### TO DO:
Please write out the full listing beneath this line exactly, skipping its images.
*-*-*
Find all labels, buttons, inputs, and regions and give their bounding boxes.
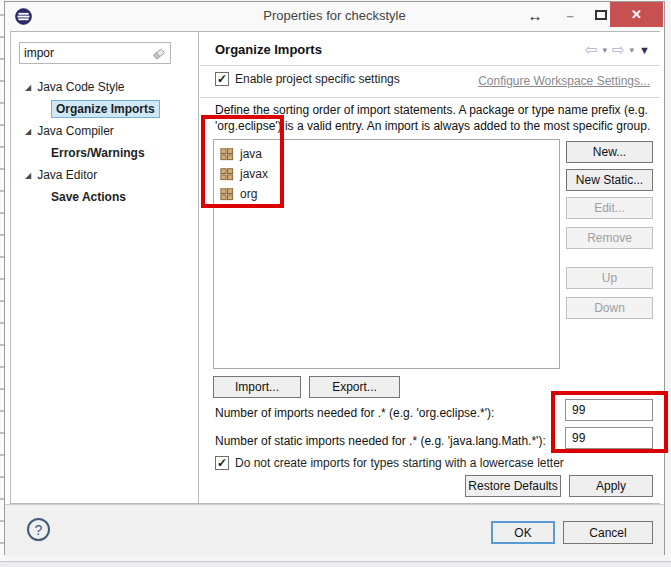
background-window-edge	[0, 561, 671, 567]
dialog-footer: ? OK Cancel	[5, 504, 664, 556]
tree-label: Java Compiler	[37, 124, 114, 138]
minimize-button[interactable]: –	[557, 2, 583, 28]
enable-project-settings-label: Enable project specific settings	[235, 72, 400, 86]
sidebar-item-errors-warnings[interactable]: Errors/Warnings	[11, 142, 198, 164]
cancel-button[interactable]: Cancel	[563, 521, 653, 544]
back-icon[interactable]: ⇦	[585, 41, 598, 59]
expander-icon[interactable]: ◢	[25, 171, 31, 180]
view-menu-icon[interactable]: ▼	[639, 44, 650, 56]
lowercase-imports-label: Do not create imports for types starting…	[235, 456, 564, 470]
up-button: Up	[566, 267, 653, 289]
edit-button: Edit...	[566, 197, 653, 219]
lowercase-imports-row[interactable]: ✓ Do not create imports for types starti…	[215, 456, 564, 470]
preferences-tree: ◢ Java Code Style Organize Imports ◢ Jav…	[11, 76, 198, 208]
sidebar-item-java-code-style[interactable]: ◢ Java Code Style	[11, 76, 198, 98]
selected-tree-label[interactable]: Organize Imports	[51, 100, 160, 118]
tree-label: Save Actions	[51, 190, 126, 204]
restore-defaults-button[interactable]: Restore Defaults	[465, 475, 561, 497]
search-input[interactable]	[24, 44, 148, 62]
sidebar-item-save-actions[interactable]: Save Actions	[11, 186, 198, 208]
separator	[200, 65, 660, 66]
maximize-icon	[595, 10, 607, 20]
sidebar: ◢ Java Code Style Organize Imports ◢ Jav…	[11, 32, 199, 503]
expander-icon[interactable]: ◢	[25, 127, 31, 136]
configure-workspace-settings-link[interactable]: Configure Workspace Settings...	[478, 74, 650, 88]
forward-dropdown-icon[interactable]: ▾	[630, 45, 635, 55]
tree-label: Java Code Style	[37, 80, 124, 94]
sidebar-item-organize-imports[interactable]: Organize Imports	[11, 98, 198, 120]
ok-button[interactable]: OK	[491, 521, 555, 544]
new-static-button[interactable]: New Static...	[566, 169, 653, 191]
imports-threshold-label: Number of imports needed for .* (e.g. 'o…	[215, 406, 494, 420]
enable-project-settings-checkbox[interactable]: ✓	[215, 72, 229, 86]
clear-filter-icon[interactable]	[152, 47, 166, 61]
static-imports-threshold-label: Number of static imports needed for .* (…	[215, 434, 546, 448]
import-button[interactable]: Import...	[213, 376, 301, 398]
enable-project-settings-row[interactable]: ✓ Enable project specific settings	[215, 72, 400, 86]
tree-label: Errors/Warnings	[51, 146, 145, 160]
apply-button[interactable]: Apply	[569, 475, 653, 497]
sidebar-item-java-compiler[interactable]: ◢ Java Compiler	[11, 120, 198, 142]
export-button[interactable]: Export...	[309, 376, 400, 398]
remove-button: Remove	[566, 227, 653, 249]
sidebar-item-java-editor[interactable]: ◢ Java Editor	[11, 164, 198, 186]
titlebar[interactable]: Properties for checkstyle ↔ – ✕	[5, 2, 664, 31]
help-button[interactable]: ?	[27, 518, 50, 541]
expander-icon[interactable]: ◢	[25, 83, 31, 92]
back-dropdown-icon[interactable]: ▾	[602, 45, 607, 55]
new-button[interactable]: New...	[566, 141, 653, 163]
separator	[200, 97, 660, 98]
filter-search-box[interactable]	[19, 42, 171, 64]
down-button: Down	[566, 297, 653, 319]
close-button[interactable]: ✕	[610, 2, 663, 27]
history-nav: ⇦ ▾ ⇨ ▾ ▼	[585, 41, 650, 59]
page-title: Organize Imports	[215, 42, 322, 57]
annotation-box-import-groups	[201, 115, 284, 208]
lowercase-imports-checkbox[interactable]: ✓	[215, 456, 229, 470]
restore-size-icon[interactable]: ↔	[522, 2, 548, 28]
forward-icon[interactable]: ⇨	[612, 41, 625, 59]
properties-dialog: Properties for checkstyle ↔ – ✕ ◢ Java C	[4, 1, 665, 555]
tree-label: Java Editor	[37, 168, 97, 182]
annotation-box-threshold-values	[551, 391, 668, 453]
*-*-*
### EXERCISE RESPONSE:
Find all labels, buttons, inputs, and regions and give their bounding boxes.
background-window-edge	[0, 561, 671, 567]
dialog-footer: ? OK Cancel	[5, 504, 664, 556]
tree-label: Java Compiler	[37, 124, 114, 138]
minimize-button[interactable]: –	[557, 2, 583, 28]
enable-project-settings-label: Enable project specific settings	[235, 72, 400, 86]
sidebar-item-errors-warnings[interactable]: Errors/Warnings	[11, 142, 198, 164]
cancel-button[interactable]: Cancel	[563, 521, 653, 544]
back-icon[interactable]: ⇦	[585, 41, 598, 59]
expander-icon[interactable]: ◢	[25, 171, 31, 180]
view-menu-icon[interactable]: ▼	[639, 44, 650, 56]
lowercase-imports-label: Do not create imports for types starting…	[235, 456, 564, 470]
up-button: Up	[566, 267, 653, 289]
edit-button: Edit...	[566, 197, 653, 219]
lowercase-imports-row[interactable]: ✓ Do not create imports for types starti…	[215, 456, 564, 470]
preferences-tree: ◢ Java Code Style Organize Imports ◢ Jav…	[11, 76, 198, 208]
sidebar-item-java-code-style[interactable]: ◢ Java Code Style	[11, 76, 198, 98]
selected-tree-label[interactable]: Organize Imports	[51, 100, 160, 118]
tree-label: Save Actions	[51, 190, 126, 204]
restore-defaults-button[interactable]: Restore Defaults	[465, 475, 561, 497]
search-input[interactable]	[24, 44, 148, 62]
sidebar-item-save-actions[interactable]: Save Actions	[11, 186, 198, 208]
separator	[200, 65, 660, 66]
maximize-icon	[595, 10, 607, 20]
sidebar: ◢ Java Code Style Organize Imports ◢ Jav…	[11, 32, 199, 503]
expander-icon[interactable]: ◢	[25, 127, 31, 136]
configure-workspace-settings-link[interactable]: Configure Workspace Settings...	[478, 74, 650, 88]
forward-dropdown-icon[interactable]: ▾	[630, 45, 635, 55]
tree-label: Java Code Style	[37, 80, 124, 94]
sidebar-item-organize-imports[interactable]: Organize Imports	[11, 98, 198, 120]
ok-button[interactable]: OK	[491, 521, 555, 544]
new-static-button[interactable]: New Static...	[566, 169, 653, 191]
imports-threshold-label: Number of imports needed for .* (e.g. 'o…	[215, 406, 494, 420]
enable-project-settings-checkbox[interactable]: ✓	[215, 72, 229, 86]
clear-filter-icon[interactable]	[152, 47, 166, 61]
static-imports-threshold-label: Number of static imports needed for .* (…	[215, 434, 546, 448]
import-button[interactable]: Import...	[213, 376, 301, 398]
enable-project-settings-row[interactable]: ✓ Enable project specific settings	[215, 72, 400, 86]
tree-label: Errors/Warnings	[51, 146, 145, 160]
apply-button[interactable]: Apply	[569, 475, 653, 497]
sidebar-item-java-compiler[interactable]: ◢ Java Compiler	[11, 120, 198, 142]
export-button[interactable]: Export...	[309, 376, 400, 398]
remove-button: Remove	[566, 227, 653, 249]
sidebar-item-java-editor[interactable]: ◢ Java Editor	[11, 164, 198, 186]
titlebar[interactable]: Properties for checkstyle ↔ – ✕	[5, 2, 664, 31]
help-button[interactable]: ?	[27, 518, 50, 541]
expander-icon[interactable]: ◢	[25, 83, 31, 92]
back-dropdown-icon[interactable]: ▾	[602, 45, 607, 55]
new-button[interactable]: New...	[566, 141, 653, 163]
separator	[200, 97, 660, 98]
filter-search-box[interactable]	[19, 42, 171, 64]
down-button: Down	[566, 297, 653, 319]
close-button[interactable]: ✕	[610, 2, 663, 27]
history-nav: ⇦ ▾ ⇨ ▾ ▼	[585, 41, 650, 59]
page-title: Organize Imports	[215, 42, 322, 57]
annotation-box-import-groups	[201, 115, 284, 208]
lowercase-imports-checkbox[interactable]: ✓	[215, 456, 229, 470]
restore-size-icon[interactable]: ↔	[522, 2, 548, 28]
forward-icon[interactable]: ⇨	[612, 41, 625, 59]
properties-dialog: Properties for checkstyle ↔ – ✕ ◢ Java C	[4, 1, 665, 555]
tree-label: Java Editor	[37, 168, 97, 182]
annotation-box-threshold-values	[551, 391, 668, 453]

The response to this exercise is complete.